== Problem to work on ==
The data below contains pictures, which are to be skipped; the lines starting at the line with "Administration" and ending at the line with "Al Filo de lo Improbable por" are to be output exactly, both ends included.

== Record extracts ==

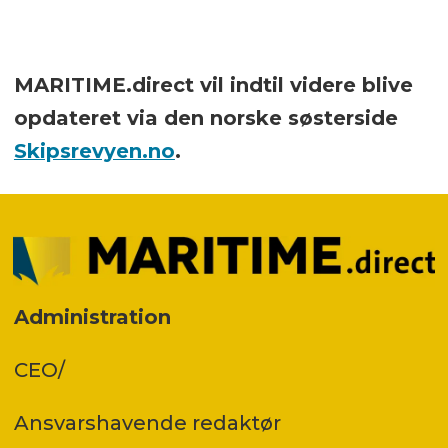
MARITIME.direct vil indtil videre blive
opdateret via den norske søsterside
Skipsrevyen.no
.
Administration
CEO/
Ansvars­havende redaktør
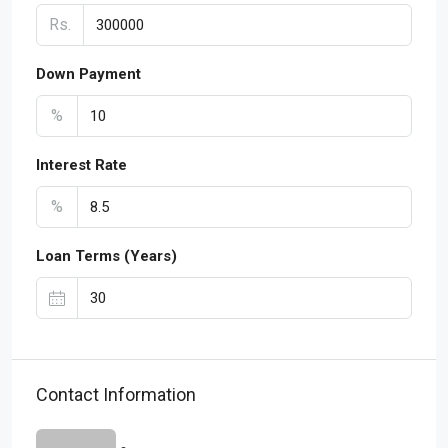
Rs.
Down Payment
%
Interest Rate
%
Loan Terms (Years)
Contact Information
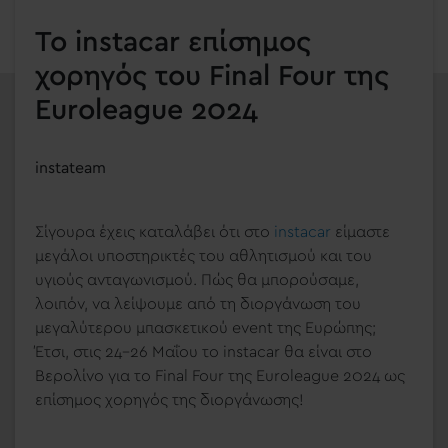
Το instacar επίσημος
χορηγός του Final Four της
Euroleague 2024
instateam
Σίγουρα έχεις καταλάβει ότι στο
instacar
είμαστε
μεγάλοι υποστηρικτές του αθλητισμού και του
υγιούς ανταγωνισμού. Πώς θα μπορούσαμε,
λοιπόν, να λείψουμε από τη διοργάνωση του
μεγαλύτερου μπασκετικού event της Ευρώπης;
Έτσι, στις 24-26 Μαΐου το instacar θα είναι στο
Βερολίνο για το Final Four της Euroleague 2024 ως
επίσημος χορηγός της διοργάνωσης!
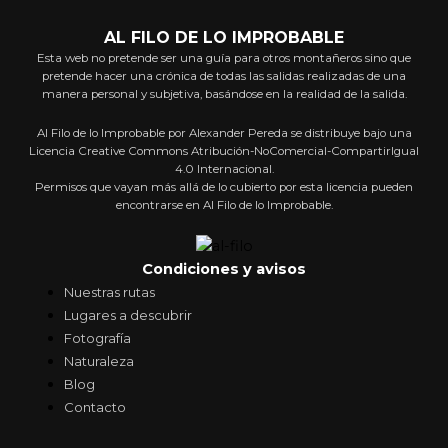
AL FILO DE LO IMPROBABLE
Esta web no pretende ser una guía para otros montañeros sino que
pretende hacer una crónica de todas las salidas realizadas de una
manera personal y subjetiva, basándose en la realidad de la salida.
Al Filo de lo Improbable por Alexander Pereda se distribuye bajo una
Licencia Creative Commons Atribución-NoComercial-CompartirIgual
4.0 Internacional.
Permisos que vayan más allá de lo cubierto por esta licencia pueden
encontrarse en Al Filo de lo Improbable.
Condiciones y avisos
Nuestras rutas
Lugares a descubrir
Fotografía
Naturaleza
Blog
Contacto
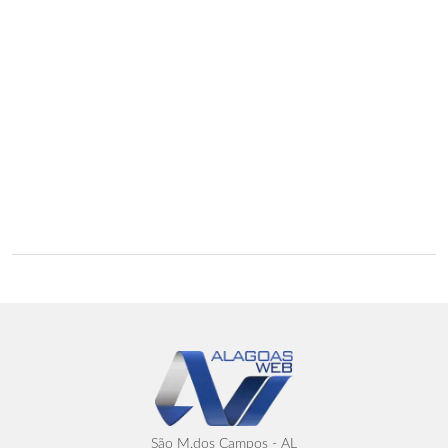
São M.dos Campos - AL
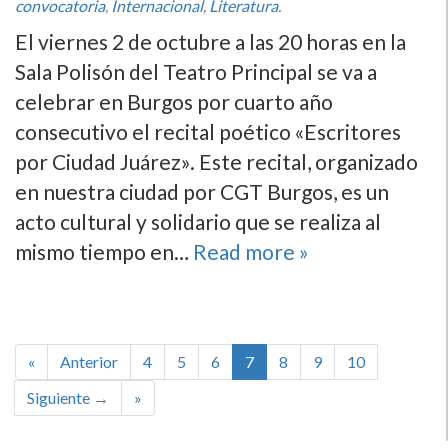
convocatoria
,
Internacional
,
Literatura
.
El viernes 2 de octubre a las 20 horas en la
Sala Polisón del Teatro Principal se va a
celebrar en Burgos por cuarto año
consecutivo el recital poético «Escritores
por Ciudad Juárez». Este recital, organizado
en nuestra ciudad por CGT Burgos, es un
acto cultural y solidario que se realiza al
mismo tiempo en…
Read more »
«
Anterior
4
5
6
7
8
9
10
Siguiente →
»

== Solution to this problem ==
Administration
CEO/
Ansvars­havende redaktør
Rs.
Down Payment
%
Interest Rate
%
Loan Terms (Years)
Contact Information
Το instacar επίσημος
χορηγός του Final Four της
Euroleague 2024
instateam
Σίγουρα έχεις καταλάβει ότι στο
instacar
είμαστε
μεγάλοι υποστηρικτές του αθλητισμού και του
υγιούς ανταγωνισμού. Πώς θα μπορούσαμε,
λοιπόν, να λείψουμε από τη διοργάνωση του
μεγαλύτερου μπασκετικού event της Ευρώπης;
Έτσι, στις 24-26 Μαΐου το instacar θα είναι στο
Βερολίνο για το Final Four της Euroleague 2024 ως
επίσημος χορηγός της διοργάνωσης!
AL FILO DE LO IMPROBABLE
Esta web no pretende ser una guía para otros montañeros sino que
pretende hacer una crónica de todas las salidas realizadas de una
manera personal y subjetiva, basándose en la realidad de la salida.
Al Filo de lo Improbable por Alexander Pereda se distribuye bajo una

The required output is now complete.